A new 745-MW natural gas-fired power plant in Poland will feature General Electric’s (GE’s) 9HA.02 gas turbine, a model the company said “has the quickest ramp rate in the industry” at 88 MW per minute, and with a DLN 2.6e combustion system “capable of burning up to 50% by volume of hydrogen when blended with natural gas.”
GE on July 6 confirmed it has an order from Polish power supplier Energa SA, part of ORLEN Group, for the Ostroleka C combined cycle power plant project in northeast Poland. The project marks GE’s second H-Class gas turbine order in Poland after Dolna Odra, a 1.4-GW plant currently under construction that will be equipped with two GE 9HA.01 gas turbines.

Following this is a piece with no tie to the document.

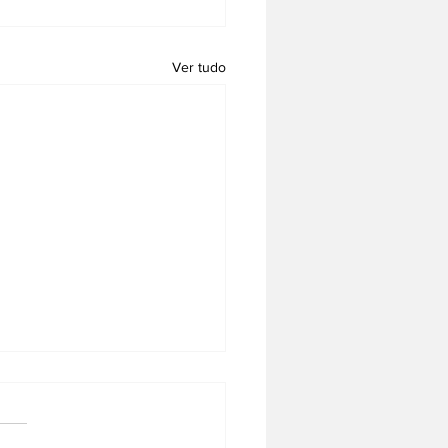
Ver tudo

Both the Ostroleka C and Dolna Odra projects are expected to provide power generation to help Poland as the country continues to phase out its coal-fired power plants. Ostroleka C is expected to come online in 2025, with Dolna Odra expected to be commissioned next year.
Gas Plant at Site of Canceled Coal Project
Ostroleka C originally was conceived as a 1,000-MW coal-fired power plant project, also led by GE. Ground was broken for that project in 2018, but financial and other problems led to the coal plant being canceled in 2020. ORLEN, a Polish oil refiner, took over Energa that year, and said it would only complete the power plant project if the new generation facility was powered by natural gas.

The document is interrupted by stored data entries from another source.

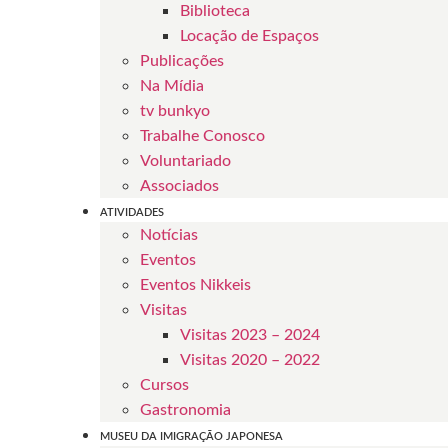
Biblioteca
Locação de Espaços
Publicações
Na Mídia
tv bunkyo
Trabalhe Conosco
Voluntariado
Associados
ATIVIDADES
Notícias
Eventos
Eventos Nikkeis
Visitas
Visitas 2023 – 2024
Visitas 2020 – 2022
Cursos
Gastronomia
MUSEU DA IMIGRAÇÃO JAPONESA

“Our investment in Ostroleka will play a vital role in supporting the national electricity system and the security of future energy supply,” said Daniel Obajtek, CEO of PKN ORLEN and acting CEO of Energa SA, on Wednesday. “In this decade we expect growth in electricity demand and phase-out of the oldest coal-fired power plants. Therefore, ORLEN Group invests in stable power plants with ability to supplement renewable energy sources.”

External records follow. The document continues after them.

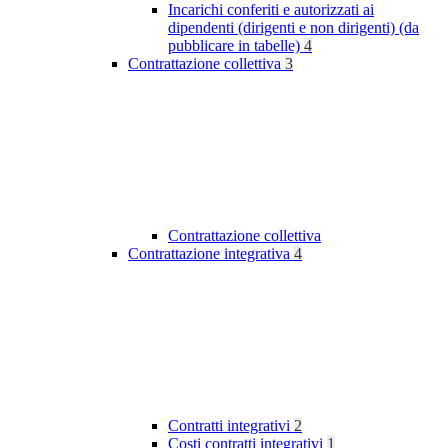
Incarichi conferiti e autorizzati ai
dipendenti (dirigenti e non dirigenti) (da
pubblicare in tabelle)
4
Contrattazione collettiva
3
Contrattazione collettiva
Contrattazione integrativa
4
Contratti integrativi
2
Costi contratti integrativi
1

Obajtek added, “Ostroleka C power plant will also play a strategic role in supporting Poland’s and Orlen’s decarbonization efforts. ORLEN Group strategy incorporates a commitment to the group’s long-term objective of achieving a net-zero carbon footprint by 2050. The group’s 2030 CO2 reduction targets in power generation is 33%/MWh till 2030.”
Additional GE-Supplied Equipment
The new plant in Ostroleka, in addition to the 9HA.02 gas turbine, also will feature an STF-D650 steam turbine, a W88 generator, a heat recovery steam generator, or HRSG, and GE’s integrated Mark* VIe Distributed Control System. Energa on Wednesday said the 88-MW per minute ramp rate of the gas turbine will enable power to be dispatched quickly in response to grid fluctuations. GE said it will serve as the engineering, procurement, and construction lead for the power plant project.
“With a unit that is extremely responsive and able to help ensure the reliability of the energy system, we will be able to support Energa from ORLEN Group, making an important contribution towards the growth of renewables in Poland’s energy mix,” said Amit Kulkarni, Head of Product Management for Heavy Duty Gas Turbines, GE Gas Power. “Once in operation and supplied with gas from the Poland-Lithuania Interconnector, Ostroleka will contribute to increasing the security of power supply in the country. Our advanced H-Class combined cycle plant technology will be key in the development of this strategic project, that can also have a significant spillover effect to the local economy, with large parts of the power generation equipment manufactured in the country.”
The steam turbine for Ostroleka C will be manufactured in GE’s steam turbine factory in Elblag, Poland. The generator will be built in GE’s generator factory in Wroclaw, Poland. The gas turbine will be manufactured at GE’s Manufacturing Excellence Center in Belfort, France.
GE said the turbine and combustion system are designed to eventually enable the burning of 100% hydrogen in the platform over the next decade.
“GE sees hydrogen-blended natural gas accelerating the world’s efforts towards decarbonizing the power generation sector,” said Kulkarni. “Our H-Class technology can deliver highly efficient power generation that is ready, even today, to emit lower carbon when blended with hydrogen. This will help the implementation of Orlen Group’s announced commitment to achieving net-zero carbon emissions by 2050.”